## Problem requirements
Copy each line of the records below, from the first through the one that contains "Wazari c’est également", exactly as written.
####
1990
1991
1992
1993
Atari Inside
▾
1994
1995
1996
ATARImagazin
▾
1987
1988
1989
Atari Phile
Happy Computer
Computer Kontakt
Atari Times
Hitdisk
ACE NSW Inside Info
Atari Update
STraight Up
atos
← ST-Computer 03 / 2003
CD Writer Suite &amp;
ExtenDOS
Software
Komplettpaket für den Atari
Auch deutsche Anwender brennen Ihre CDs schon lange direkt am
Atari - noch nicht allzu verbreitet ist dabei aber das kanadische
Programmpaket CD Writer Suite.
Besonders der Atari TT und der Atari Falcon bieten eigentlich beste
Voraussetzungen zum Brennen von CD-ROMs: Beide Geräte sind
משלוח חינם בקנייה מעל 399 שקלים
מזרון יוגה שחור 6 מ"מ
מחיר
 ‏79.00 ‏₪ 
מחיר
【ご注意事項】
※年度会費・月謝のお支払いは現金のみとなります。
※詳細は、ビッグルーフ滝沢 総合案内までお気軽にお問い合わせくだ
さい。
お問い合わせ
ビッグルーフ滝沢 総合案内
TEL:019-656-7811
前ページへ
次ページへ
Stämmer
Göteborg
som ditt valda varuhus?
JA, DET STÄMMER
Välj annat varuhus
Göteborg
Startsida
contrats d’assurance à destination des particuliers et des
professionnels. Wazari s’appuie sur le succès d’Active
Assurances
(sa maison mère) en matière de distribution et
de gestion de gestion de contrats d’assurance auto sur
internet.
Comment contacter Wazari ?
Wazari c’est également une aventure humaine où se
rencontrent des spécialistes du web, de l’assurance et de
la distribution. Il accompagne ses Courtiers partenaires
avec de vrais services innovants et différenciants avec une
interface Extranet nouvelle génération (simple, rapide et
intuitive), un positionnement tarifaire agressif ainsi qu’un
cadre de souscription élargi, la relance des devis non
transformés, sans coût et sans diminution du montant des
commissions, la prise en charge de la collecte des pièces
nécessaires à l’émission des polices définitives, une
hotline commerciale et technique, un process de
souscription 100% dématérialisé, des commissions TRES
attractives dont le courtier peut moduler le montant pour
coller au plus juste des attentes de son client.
####
## Output for this task
1990
1991
1992
1993
Atari Inside
▾
1994
1995
1996
ATARImagazin
▾
1987
1988
1989
Atari Phile
Happy Computer
Computer Kontakt
Atari Times
Hitdisk
ACE NSW Inside Info
Atari Update
STraight Up
atos
← ST-Computer 03 / 2003
CD Writer Suite &amp;
ExtenDOS
Software
Komplettpaket für den Atari
Auch deutsche Anwender brennen Ihre CDs schon lange direkt am
Atari - noch nicht allzu verbreitet ist dabei aber das kanadische
Programmpaket CD Writer Suite.
Besonders der Atari TT und der Atari Falcon bieten eigentlich beste
Voraussetzungen zum Brennen von CD-ROMs: Beide Geräte sind
משלוח חינם בקנייה מעל 399 שקלים
מזרון יוגה שחור 6 מ"מ
מחיר
 ‏79.00 ‏₪ 
מחיר
【ご注意事項】
※年度会費・月謝のお支払いは現金のみとなります。
※詳細は、ビッグルーフ滝沢 総合案内までお気軽にお問い合わせくだ
さい。
お問い合わせ
ビッグルーフ滝沢 総合案内
TEL:019-656-7811
前ページへ
次ページへ
Stämmer
Göteborg
som ditt valda varuhus?
JA, DET STÄMMER
Välj annat varuhus
Göteborg
Startsida
contrats d’assurance à destination des particuliers et des
professionnels. Wazari s’appuie sur le succès d’Active
Assurances
(sa maison mère) en matière de distribution et
de gestion de gestion de contrats d’assurance auto sur
internet.
Comment contacter Wazari ?
Wazari c’est également une aventure humaine où se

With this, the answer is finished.